ApplyAttentionMask#

class penzai.nn.attention.ApplyAttentionMask[source]#

Bases: Layer

Applies an attention mask to its input logit array.

This layer retrieves a causal attention mask from its side input, and uses it to mask its argument. Masked out values are replaced with the masked_out_value attribute, which is usually a large (but finite) negative value.

Variables:

mask (side_input.SideInputEffect[named_axes.NamedArray]) – A side input that provides the attention mask to apply to the input attention scores.

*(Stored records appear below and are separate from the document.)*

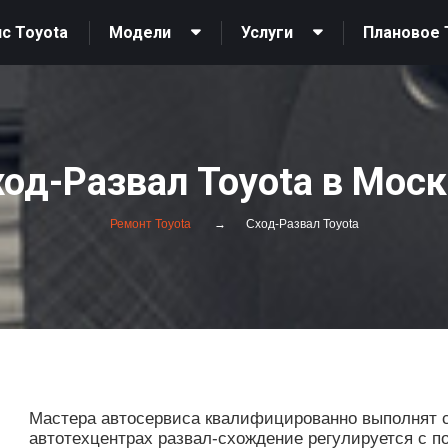
с Toyota
Модели
Услуги
Плановое 
од-Развал Toyota в Мос
Ремонт Toyota
Сход-Развал Toyota
Мастера автосервиса квалифицированно выполнят с
автотехцентрах развал-схождение регулируется с 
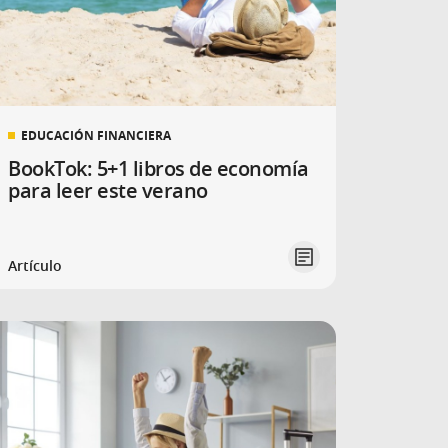
EDUCACIÓN FINANCIERA
BookTok: 5+1 libros de economía
para leer este verano
Artículo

This side input should be provided as a boolean array that is broadcastable with the input.

Methods

__init__(mask, masked_out_value)

from_config(mask_tag[, masked_out_value])

Creates an ApplyAttentionMask layer from a tag and a mask value.

__call__(x)

Applies the attention mask to the input array.

Attributes

mask

masked_out_value

Inherited Methods

(expand to view inherited methods)

attributes_dict()

Constructs a dictionary with all of the fields in the class.

from_attributes(**field_values)

Directly instantiates a struct given all of its fields.

input_structure()

Returns the input structure of this layer.

key_for_field(field_name)

Generates a JAX PyTree key for a given field name.

output_structure()

Returns the output structure of this layer.

select()

Wraps this struct in a selection, enabling functional-style mutations.

tree_flatten()

Flattens this tree node.

tree_flatten_with_keys()

Flattens this tree node with keys.

tree_unflatten(aux_data, children)

Unflattens this tree node.

treescope_color()

Computes a CSS color to display for this object in treescope.

__call__(x: named_axes.NamedArray) named_axes.NamedArray[source]#

Applies the attention mask to the input array.

Parameters:

x – The input array to mask. Usually the matrix of query-key dot products.

Returns:

An adjusted matrix of logits, where any value where the mask is False has been replaced with the masked_out_value argument.

classmethod from_config(mask_tag: Any, masked_out_value: jax.typing.ArrayLike = -2.3819763e+38) ApplyAttentionMask[source]#

Creates an ApplyAttentionMask layer from a tag and a mask value.

Parameters:
  • mask_tag – Side input tag for the mask side input. This should be used to identify the sdie inputs that correspond to the same attention mask throughout the model.

  • masked_out_value – The value to replace masked out values with. This is usually a large (but finite) negative value, so that it maps to a negligible attention weight in a numerically stable way.

Returns:

A new ApplyAttentionMask layer with the given configuration.